Costi e servizi Ruocco ha inoltre esposto le difficoltà dei servizi pubblici nel far fronte a questo problema. «Nonostante la regione abbia tre linee guida per il trattamento di queste patologie», ha detto il medico, la rete tra i servizi si sarebbe disintegrata a causa di «un’attitudine dei professionisti a privilegiare il proprio personalismo ed egocentrismo rispetto all’altruismo, alla generosità e alla solidarietà». Ruocco ha poi continuato evidenziando gli alti costi del trattamento. Il trattamento residenziale ha un costo tra i 20mila e i 50mila euro al mese, mentre quello ambulatoriale intensivo, tra i 300 e i 500 euro al giorno. «Per questo – dice il medico – la prevenzione è fondamentale».
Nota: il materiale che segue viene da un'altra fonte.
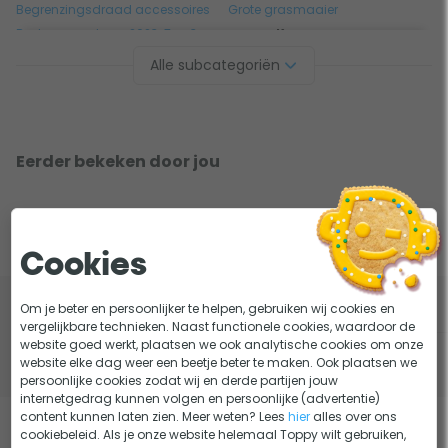
Begrenzingsdraad accessoires
Grote grasmaaier
Beste grasschaar 2023: Top 3
K
H,
I,
J,
Beste graszaad 2023: Top 8
Kooimaaier
Alle subcategoriën
C
Kooimaaier accessoires
Complete grasschaarset
M
L,
E
Mulching grasmaaier
D,
Elektrische verticuteermachine
O
N,
Eerder bekeken door jou
F
Onderdelen verticuteermachine
Fiskars kooimaaier
Onderhoud
G
R
P,
Q,
Klantendienst
Garages
Robomow robotmaaier
Cookies
Gardena accu grasmaaier
Robomow robotmaaier
accessoires
Gardena accu grasschaar
Om je beter en persoonlijker te helpen, gebruiken wij cookies en
Robomow RT
Gardena ClassicCut
vergelijkbare technieken. Naast functionele cookies, waardoor de
Robotmaaier
website goed werkt, plaatsen we ook analytische cookies om onze
Gardena ComfortCut
website elke dag weer een beetje beter te maken. Ook plaatsen we
Robotmaaier 100m²
(
-
)
Gardena elektrische grasmaaier
persoonlijke cookies zodat wij en derde partijen jouw
Robotmaaier 200m²
Gardena grasmaaier
internetgedrag kunnen volgen en persoonlijke (advertentie)
Robotmaaier accessoires
content kunnen laten zien. Meer weten? Lees
hier
alles over ons
Gardena grasschaar
cookiebeleid. Als je onze website helemaal Toppy wilt gebruiken,
Robotmaaier kanten maaien
Gardena kooimaaier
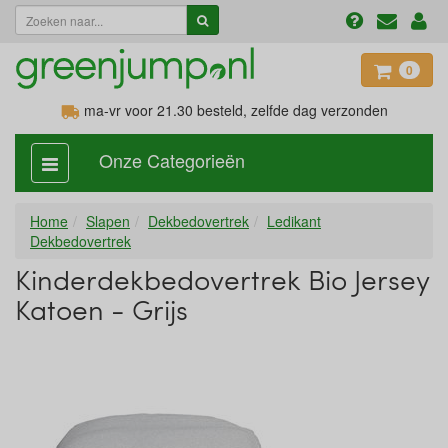
0
ma-vr voor 21.30
besteld, zelfde dag verzonden
Onze Categorieën
categorie
aan,
uit
Home
Slapen
Dekbedovertrek
Ledikant
Dekbedovertrek
Kinderdekbedovertrek Bio Jersey
Katoen - Grijs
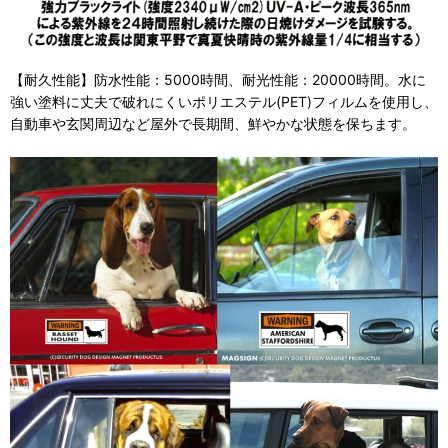
【耐久性能】防水性能：5000時間、耐光性能：20000時間。水に
強い塗料に丈夫で破れにくいポリエステル(PET)フィルムを使用し、
自動車や玄関周辺など屋外で長期間、鮮やかな状態を保ちます。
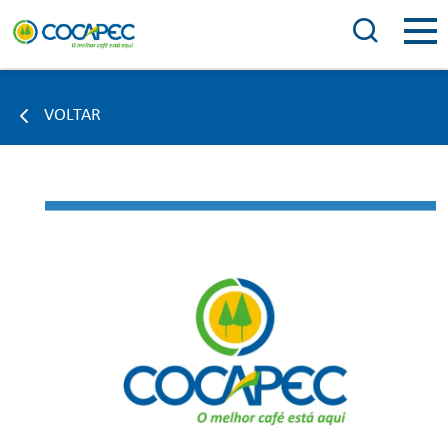
VOLTAR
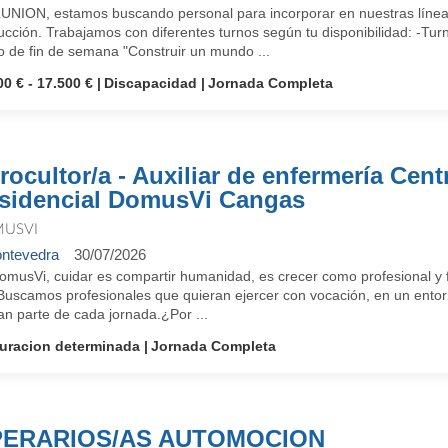
LUNION, estamos buscando personal para incorporar en nuestras líneas
cción. Trabajamos con diferentes turnos según tu disponibilidad: -Tur
o de fin de semana "Construir un mundo ...
00 € - 17.500 €
Discapacidad
Jornada Completa
rocultor/a - Auxiliar de enfermería Cent
sidencial DomusVi Cangas
USVI
ntevedra
30/07/2026
omusVi, cuidar es compartir humanidad, es crecer como profesional y f
 Buscamos profesionales que quieran ejercer con vocación, en un entorn
an parte de cada jornada.¿Por ...
uracion determinada
Jornada Completa
ERARIOS/AS AUTOMOCION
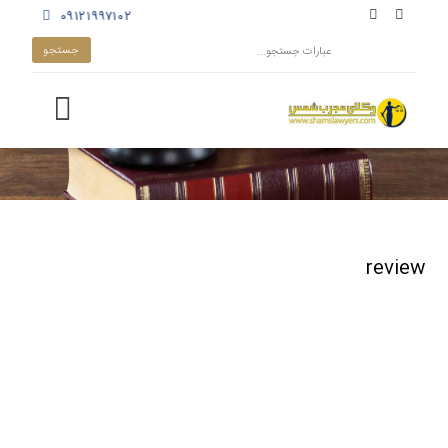
۰۹۱۲۱۹۹۷۱۰۲
review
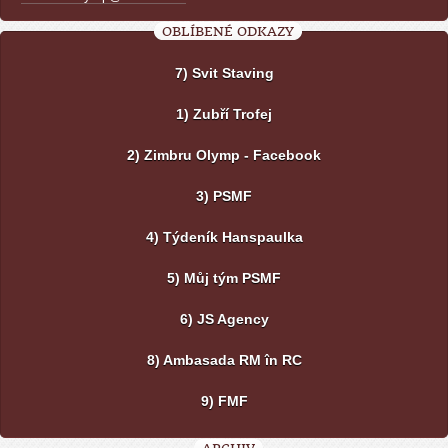
OBLÍBENÉ ODKAZY
7) Svit Staving
1) Zubří Trofej
2) Zimbru Olymp - Facebook
3) PSMF
4) Týdeník Hanspaulka
5) Můj tým PSMF
6) JS Agency
8) Ambasada RM în RC
9) FMF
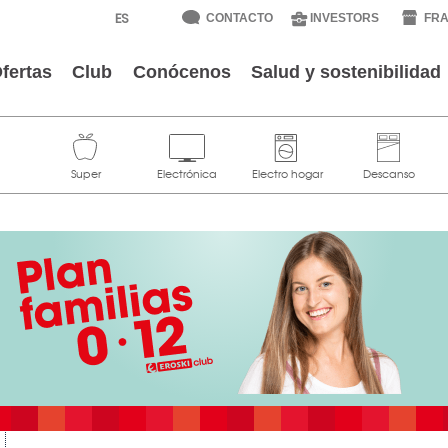
CONTACTO
INVESTORS
FRA
fertas
Club
Conócenos
Salud y sostenibilidad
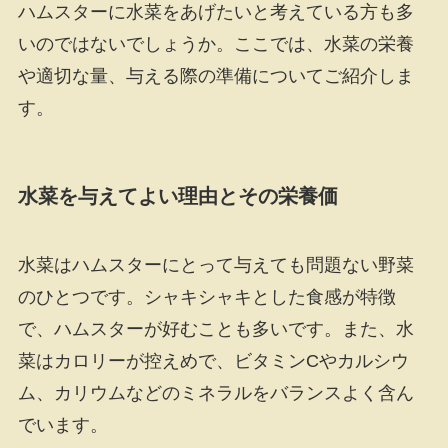
ハムスターに水菜をあげたいと考えている方も多
いのではないでしょうか。ここでは、水菜の栄養
や適切な量、与える際の準備についてご紹介しま
す。
水菜を与えてよい理由とその栄養価
水菜はハムスターにとって与えても問題ない野菜
のひとつです。シャキシャキとした食感が特徴
で、ハムスターが好むことも多いです。また、水
菜はカロリーが控えめで、ビタミンCやカルシウ
ム、カリウムなどのミネラルをバランスよく含ん
でいます。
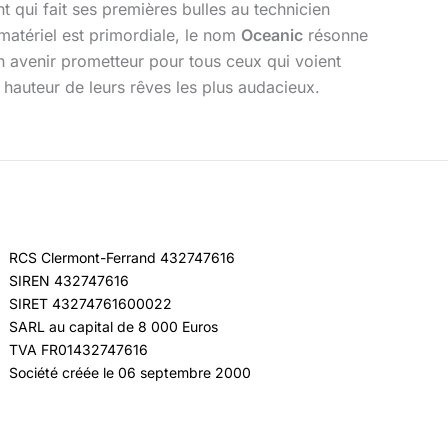
t qui fait ses premières bulles au technicien
matériel est primordiale, le nom
Oceanic
résonne
n avenir prometteur pour tous ceux qui voient
la hauteur de leurs rêves les plus audacieux.
RCS Clermont-Ferrand 432747616
SIREN 432747616
SIRET 43274761600022
SARL au capital de 8 000 Euros
TVA FR01432747616
Société créée le 06 septembre 2000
Riorganizzazione e prevenzione Ruocco ha quindi avanzato la proposta che l’organizzazione dei servizi per la diagnosi e la cura dei disturbi alimentari sia ricondotta al Dipartimento di salute mentale. «Piuttosto che aumentare i centri, è fondamentale formare il personale con competenze specifiche. Le famiglie necessitano di maggiore sostegno e informazione». In commissione si è anche suggerita l’organizzazione di incontri educativi nelle scuole, università e altre istituzioni, oltre a formazione per insegnanti e altri operatori non specialistici. Un approccio che ha definito «di controcultura al mondo del fitness» e che includa «restrizioni alla pubblicità che promuove immagini corporee e abitudini alimentari malsane». Inoltre, il medico ha criticato i tagli ai finanziamenti per il contrasto ai disturbi alimentari, che sono «spariti dalla legge di Bilancio».